Here's what CRE developers need to know now to get a head start.
On November 15, 2021, the Biden Administration signed the Infrastructure Investment and Jobs Act (IIJA) into law. This bipartisan legislation will allocate $1.2 trillion to invest in critical infrastructure projects across the United States, across a number of long-neglected sectors. Planned infrastructure investments include improving roads and bridges, strengthening freight and passenger rail transportation, and bolstering public transportation networks.
IIJA should come with economic improvement for underdeveloped communities, thus increasing property values and attracting new residents. The law's focus on renewable energy and community enhancement will attract new people to blossoming areas. In turn, CRE developers can leverage growing communities in need of commercial space for new businesses and retail.

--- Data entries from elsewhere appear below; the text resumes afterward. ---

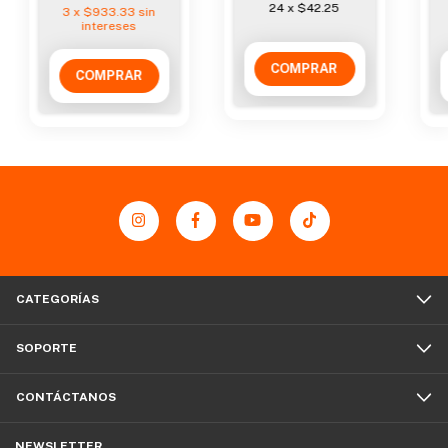
24
x
$42.25
3
x
$933.33
sin
intereses
CATEGORÍAS
SOPORTE
CONTÁCTANOS
NEWSLETTER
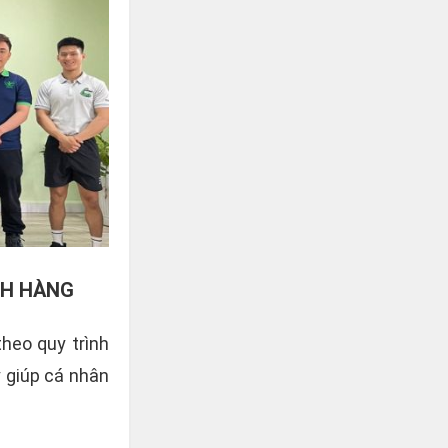
CH HÀNG
heo quy trình
 giúp cá nhân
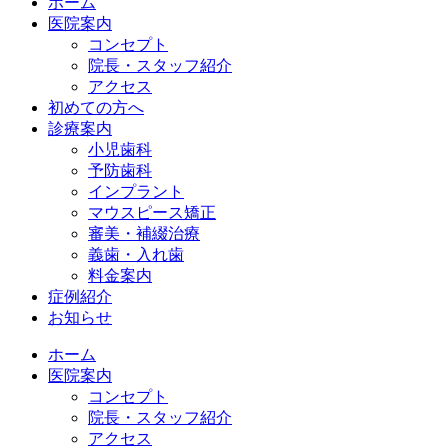
ホーム
医院案内
コンセプト
院長・スタッフ紹介
アクセス
初めての方へ
診療案内
小児歯科
予防歯科
インプラント
マウスピース矯正
審美・補綴治療
義歯・入れ歯
料金案内
症例紹介
お知らせ
ホーム
医院案内
コンセプト
院長・スタッフ紹介
アクセス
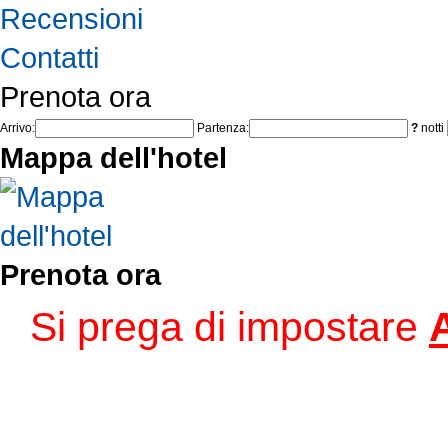
Recensioni
Contatti
Prenota ora
Arrivo:
Partenza:
?
notti
Mappa dell'hotel
Prenota ora
Si prega di impostare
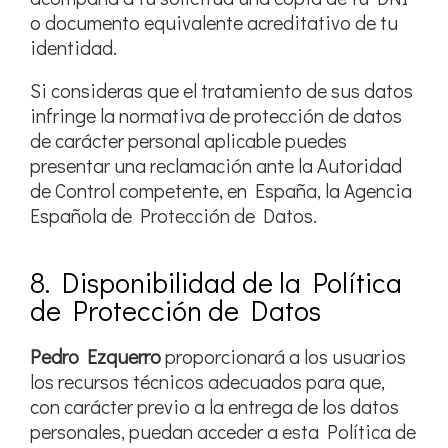
o documento equivalente acreditativo de tu
identidad.
Si consideras que el tratamiento de sus datos
infringe la normativa de protección de datos
de carácter personal aplicable puedes
presentar una reclamación ante la Autoridad
de Control competente, en España, la Agencia
Española de Protección de Datos.
8. Disponibilidad de la Política
de Protección de Datos
Pedro Ezquerro
proporcionará a los usuarios
los recursos técnicos adecuados para que,
con carácter previo a la entrega de los datos
personales, puedan acceder a esta Política de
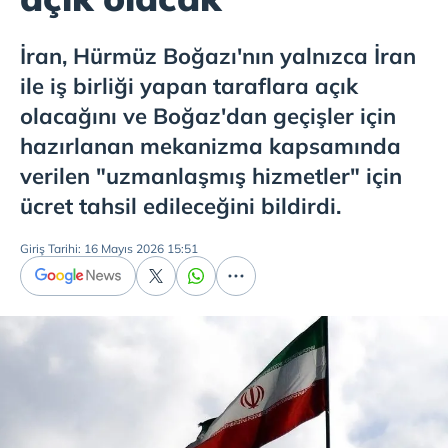
İran, Hürmüz Boğazı'nın yalnızca İran
ile iş birliği yapan taraflara açık
olacağını ve Boğaz'dan geçişler için
hazırlanan mekanizma kapsamında
verilen "uzmanlaşmış hizmetler" için
ücret tahsil edileceğini bildirdi.
Giriş Tarihi: 16 Mayıs 2026 15:51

The package ranges far and wide in its scope, which is good news for CRE developers looking to capitalize on cash infusions. While infrastructure investments won't happen overnight, congressional task forces are hearing bids to allocate funding to the most in-need communities. That $1.2 trillion will find its way into many new projects over the next several years. Here's what CRE developers need to know now to get a head start.
What Is the Significance of the New Infrastructure Investments Bill?
With $1.2 trillion in funding set for distribution over the next ten years, CRE developers should keep a keen eye on where those funds pool. Several federal agencies will act as the middlemen for IIJA funding, but the exact destination for much of the money is currently unknown. We can safely assume that the largest states by population—Texas, California, New York, Florida, Illinois, New Jersey, Pennsylvania, Ohio, Michigan, and Georgia—will receive much of the funding.
CRE Developers should also consider per-capita figures to predict higher percentages of IIJA allocation. States like Alaska, Wyoming, Montana, the Dakotas, West Virginia, and Hawaii are also likely candidates for increased funding. These less-populated states will likely benefit from larger shares of IIJA for federal highway aid. Meanwhile, New England and the Mid-Atlantic (the Acela Corridor) will see more significant public transportation funding. These states have more dense population clusters, and already have extensive infrastructure in place.
Infrastructure investments in all transportation sectors should excite CRE developers about the future. Almost all consumer goods in the US utilize domestic transportation and warehousing in one way or another. IIJA's direct effect on the economy in the form of increased productivity should drive CRE profits for the next decade. Increased productivity means more output, leading to long-term GDP growth.
Preserve and Protect Properties and Infrastructure
Of the $1.2 trillion allocated in IIJA, $47 billion will go towards preserving and refitting communities affected by climate change risks like flooding and wildfires. Due to obvious risk factors, infrastructure investments in these high-climate-risk areas have been historically low. IIJA aims to bolster those markets and inspire CRE developers to invest in those areas confidently.
IIJA allocates billions to the National Oceanic and Atmospheric Administration (NOAA) to better predict and model inland and coastal community flood potential. The Federal Emergency Management Agency (FEMA) and the Department of Agriculture should also benefit from additional funding.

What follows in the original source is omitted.